Le soutien de l'armée, considéré comme essentiel pour la réussite d'une telle entreprise, s'est avéré incertain. Bien que l'armée de terre ait déployé quelques blindés dans les rues de Dakar, rien n'indiquait qu'elle était prête à aller plus loin. Des images de manifestants fraternisant avec les militaires et prenant des selfies près des engins ont suscité des inquiétudes, même au sein du pouvoir. Les informations provenant des rangs et des officiers supérieurs de l'armée ont également montré la fragilité du soutien militaire à une tentative de passage en force.
De plus, Macky Sall n'a pas réussi à convaincre les grands chefs religieux, qui jouent un rôle influent au Sénégal en tant que praticiens de l'islam confrérique. Une vidéo, opportunément diffusée par les opposants à un troisième mandat, montre le président sénégalais prêtant serment devant le khalife général des mourides lors du référendum constitutionnel de 2016, affirmant qu'il était à son deuxième et dernier mandat. Le non-respect de cet engagement auprès du khalife général a eu des conséquences politiques et sociales considérables, rendant la candidature de Macky Sall politiquement et socialement intenable.
L'article souligne également le rapport de forces défavorable auquel Macky Sall a dû faire face. Les partisans d'Ousmane Sonko, président du parti des Patriotes sénégalais pour le travail, l'éthique et la fraternité (PASTEF), ont réussi à étouffer les velléités du troisième mandat. Les affrontements entre les partisans de Sonko et les forces de l'ordre ont entraîné la mort d'au moins 23 personnes, selon Amnesty International. Les manifestations ont même pris la forme d'une insurrection populaire à Ziguinchor, la plus grande ville du nord du Sénégal, dont Sonko est le maire.

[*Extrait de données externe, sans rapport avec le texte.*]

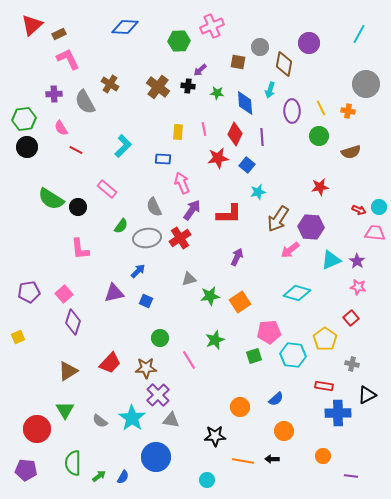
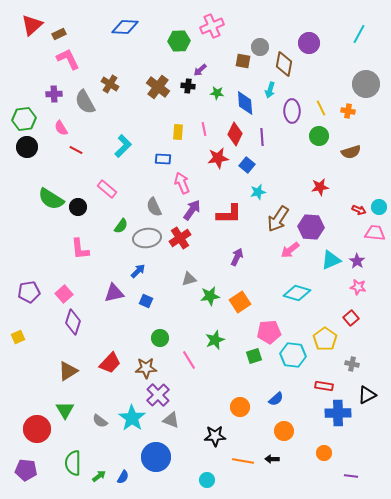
brown square at (238, 62): moved 5 px right, 1 px up
gray triangle at (171, 420): rotated 12 degrees clockwise
orange circle at (323, 456): moved 1 px right, 3 px up
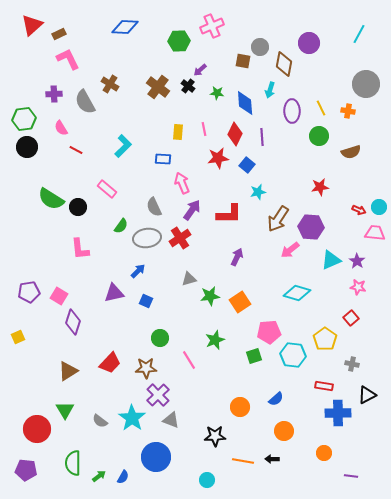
black cross at (188, 86): rotated 32 degrees clockwise
pink square at (64, 294): moved 5 px left, 2 px down; rotated 18 degrees counterclockwise
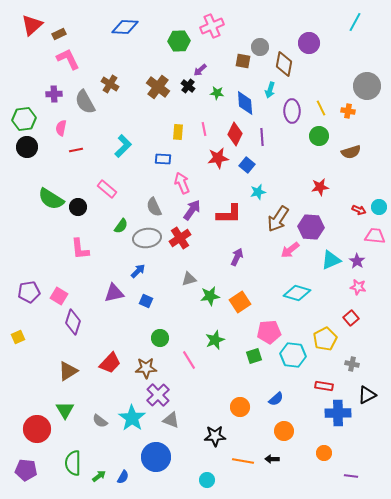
cyan line at (359, 34): moved 4 px left, 12 px up
gray circle at (366, 84): moved 1 px right, 2 px down
pink semicircle at (61, 128): rotated 42 degrees clockwise
red line at (76, 150): rotated 40 degrees counterclockwise
pink trapezoid at (375, 233): moved 3 px down
yellow pentagon at (325, 339): rotated 10 degrees clockwise
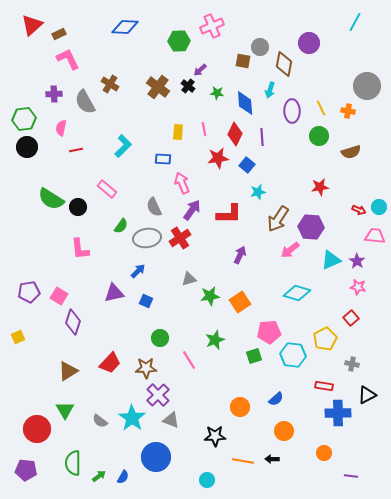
purple arrow at (237, 257): moved 3 px right, 2 px up
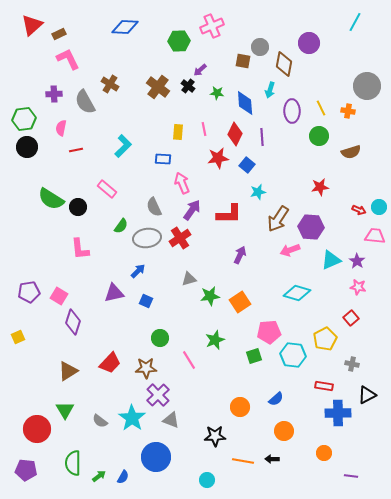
pink arrow at (290, 250): rotated 18 degrees clockwise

La diaspora sénégalaise a également joué un rôle important dans la reculade de Macky Sall. Des photos officielles du président jetées au sol dans les consulats et les ambassades du Sénégal à l'étranger ont ébranlé le pouvoir sénégalais. De plus, il y avait des risques d'agressions physiques contre des fonctionnaires sénégalais lors de leurs déplacements dans certaines capitales étrangères. Face à ces facteurs internes et externes, Macky Sall a finalement compris que le passage en force n'était pas une garantie pour diriger le pays en toute sérénité.
La décision de Macky Sall de ne pas se représenter a été accueillie avec soulagement dans de nombreuses capitales africaines et à travers le monde. Elle évite au Sénégal une grave crise politique dans une région déjà marquée par l'instabilité et les coups d'État militaires. Des personnalités telles qu'Emmanuel Macron et Barack Obama ont joué un rôle dans les efforts pour convaincre Macky Sall de renoncer à un troisième mandat, bien que le président sénégalais n'ait pris aucun engagement ferme. Maintenant, il devra se concentrer sur la recherche d'un successeur au sein de son propre parti et préparer sa vie après le pouvoir.